Source: The Chosun Ilbo

http://english.chosun.com/w21data/html/news/200407/200407300047.html

On July 30, 2004 The Chosun Ilbo reported, "43-year-old U. S. Buddhist monk Mooryang recently visited Korea to produce the 'Peace Bell.' He has been constructing a temple in California for ten years and the bell will be contributed to the temple. The 'Peace Bell' is being made in a factory in Yongin. On August 5, a tolling ceremony would take place and it would be moved to Taego Temple in the U.S. The bell has a similar outer shape with Gyeongju's "Emile Bell" and the word "peace" is to be engraved in 200 languages. In addition, the children of 50 nations of the world, dancing while holding each other's hands, are to be engraved as well at the bottom of the bell.

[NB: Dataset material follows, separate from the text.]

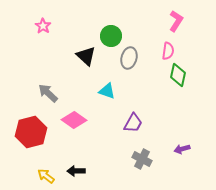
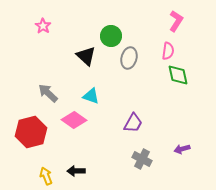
green diamond: rotated 25 degrees counterclockwise
cyan triangle: moved 16 px left, 5 px down
yellow arrow: rotated 30 degrees clockwise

The priest said, 'Cowboy and American Indian children, Korean and Japanese, Chinese and Mongolian... I tried to draw the children from conflicting regions holding each other's hand.' Mooryang is the student of the Korean Zen monk Seung Sahn. The U. S. monk met him during his years at Yale University, and he entered the priesthood in 1983. He practiced in Korea for five years and went back to the U.S. Since September 1994, he has been constructed Taego Temple in the foothills of the Sierra Nevada Mountains, about 150 km to the north of Los Angeles."